The document is in essence a reassertion of marriage vows. When the two Yemens - north and south - sealed the knot four years ago, the move was widely welcomed in the Arab world. For in a region littered with past treaties of union, carried along by puffs of empty rhetoric about Arab unity, here were words translated into action. Only the Saudis, always dismissive of their southern neighbour, were less than enthusiastic about the creation of a larger, single state on their borders, especially one which had not supported the Saudi-led Arab coalition against Saddam Hussein of Iraq.

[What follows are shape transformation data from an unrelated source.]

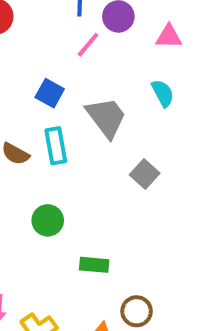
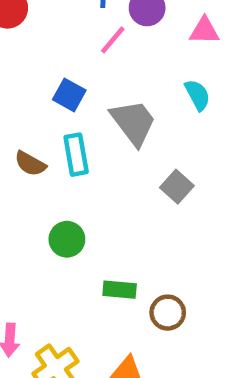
brown circle: (137, 311) -> (168, 313), moved

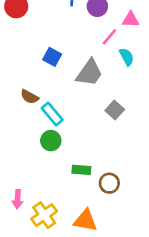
pink line: (113, 40) -> (109, 37), moved
gray trapezoid: (133, 122) -> (89, 73), turned 72
cyan rectangle: (76, 155) -> (52, 114), moved, turned -30

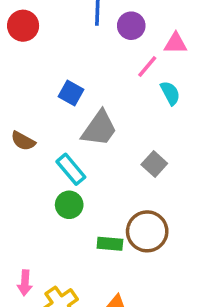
gray trapezoid: (89, 73) -> (99, 129), moved
brown semicircle: (30, 97) -> (23, 141), moved
brown circle: (109, 183) -> (147, 231), moved, size x1.5

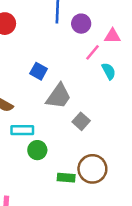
gray square: (154, 164) -> (81, 121), moved
cyan rectangle: (71, 169) -> (22, 130), moved, turned -50

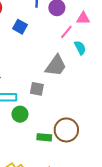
blue square: (39, 71) -> (20, 27), moved
gray trapezoid: (59, 96) -> (56, 66), moved
gray square: (81, 121) -> (37, 89), moved, turned -32

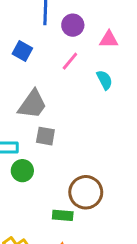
pink line: (66, 32) -> (70, 61), moved
gray trapezoid: (56, 66) -> (32, 104), moved
green rectangle: (44, 137) -> (63, 215), moved

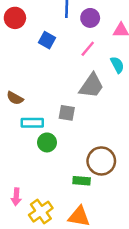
gray trapezoid: (32, 104) -> (91, 86), moved

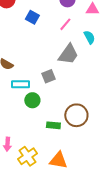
gray square: (67, 113) -> (48, 76), turned -32
green rectangle: (82, 181) -> (53, 125), moved

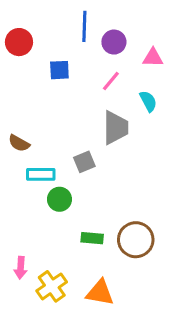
blue square: (32, 17) -> (59, 70), turned -32
gray trapezoid: (68, 54) -> (116, 128), turned -35
brown circle: (76, 115) -> (136, 240), moved

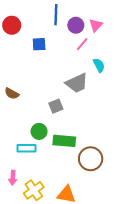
pink triangle: (153, 58) -> (96, 25), moved, turned -48
pink line: (111, 81) -> (82, 44), moved
gray trapezoid: (116, 128) -> (77, 83), turned 65
cyan rectangle: (41, 174) -> (26, 148), moved
green rectangle: (92, 238) -> (64, 141), moved, size x1.5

King Hussein is an eager host to this planned meeting. Always one who sees himself as a mediator in inter-Arab disputes, the Hashemite monarch also shares with the Vice- President of Yemen, Ali Salem al- Baidh, the claim to be descended from the Prophet Mohamed. Yemen and Jordan adopted similar stances during the Gulf crisis, for which King Hussein is still vilified by the Saudis and the Kuwaitis.
Yemen's act of union was not its only unusual act. Last year the country successfully held parliamentary elections that were among the freest held in the Arab world. But the divisions between north and south, between different power structures, have never been properly overcome. The differences are part ideological, part cultural, part tribal. It was never going to be easy to marry the traditionalist northern part of the country with the south which, after the British withdrawal from Aden and the protectorate around it in 1967, became the nearest thing to a Stalinist state in the Arab world.

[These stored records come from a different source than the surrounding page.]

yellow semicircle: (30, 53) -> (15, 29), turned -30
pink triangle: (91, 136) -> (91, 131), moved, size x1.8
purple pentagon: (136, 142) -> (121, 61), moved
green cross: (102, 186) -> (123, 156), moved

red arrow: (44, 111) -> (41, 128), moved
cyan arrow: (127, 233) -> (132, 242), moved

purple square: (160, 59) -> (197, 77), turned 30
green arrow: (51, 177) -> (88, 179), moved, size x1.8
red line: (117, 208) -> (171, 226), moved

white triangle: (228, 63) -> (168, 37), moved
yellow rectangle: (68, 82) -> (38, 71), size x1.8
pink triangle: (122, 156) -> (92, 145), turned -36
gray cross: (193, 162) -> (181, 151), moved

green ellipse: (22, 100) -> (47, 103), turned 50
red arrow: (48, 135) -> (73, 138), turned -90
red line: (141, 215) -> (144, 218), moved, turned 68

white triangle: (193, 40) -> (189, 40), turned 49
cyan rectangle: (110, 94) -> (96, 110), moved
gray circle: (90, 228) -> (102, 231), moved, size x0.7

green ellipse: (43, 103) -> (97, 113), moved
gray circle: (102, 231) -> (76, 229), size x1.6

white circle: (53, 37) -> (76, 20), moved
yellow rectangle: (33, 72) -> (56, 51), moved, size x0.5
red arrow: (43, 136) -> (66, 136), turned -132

The differences finally erupted in July, plunging the country into a political crisis. Mr Baidh skulked off to his headquarters and power base in Aden, demanding political and economic reforms, while President Ali Abdullah Saleh in effect ruled from Sanaa in the north through his General People's Congress.
In the lead up to the planned meeting in Amman, accusations have been traded between the two camps. Mr Baidh's Yemen Socialist Party has said that forces loyal to President Saleh's men had been plotting to shoot down Mr Baidh's plane on its way to Amman. A new row has erupted over the appointment of a government of Abyan province in southern Yemen.

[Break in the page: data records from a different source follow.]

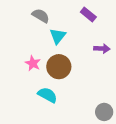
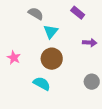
pink star: (33, 63) -> (14, 58), moved
gray circle: (104, 112) -> (92, 82), moved

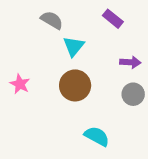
gray circle: (92, 82) -> (133, 94), moved
cyan semicircle: (42, 84) -> (97, 136), moved

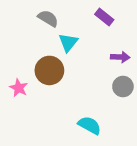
pink star: (20, 84) -> (19, 88), moved
brown circle: (75, 85) -> (49, 70), moved

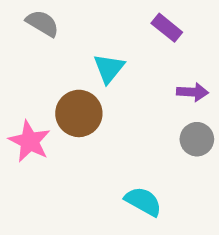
gray semicircle: (48, 18) -> (42, 23), moved
pink star: (19, 88) -> (30, 141), size x1.4

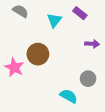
cyan triangle: (109, 68) -> (54, 20), moved
gray circle: (197, 139) -> (88, 79), moved

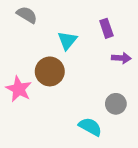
purple rectangle: (80, 13) -> (106, 28), moved, turned 32
cyan triangle: (54, 20) -> (67, 40), moved

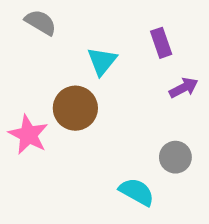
purple arrow: (121, 58) -> (184, 88), turned -30

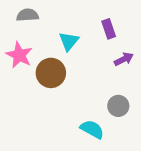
gray semicircle: (41, 22) -> (27, 15), turned -35
pink star: (28, 135) -> (19, 55), moved

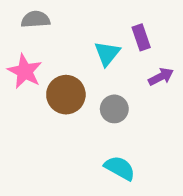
cyan triangle: (69, 41) -> (107, 53), moved
gray circle: (118, 106) -> (114, 109), moved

On Wednesday, President Saleh's party accused the southerners of preparing for a 'bloody confrontation' by cutting water and power supplies to a police camp in Aden. Both sides accused the other of sending troops to the former border between north and south.
Each side is being asked to make concessions. President Saleh is being asked to loosen his control over the security services and the treasury. Mr Baidh is required to renounce his control over the rich oil fields in the south, which enable him to run the south as his personal fiefdom. A further complication is that the third party in the coalition government, the Islamist Islah party, has refused to support the reconciliation meeting.
The North-South union is an uneasy match, yet both sides remain committed at this stage to maintaining the union, even if they find it difficult to live together.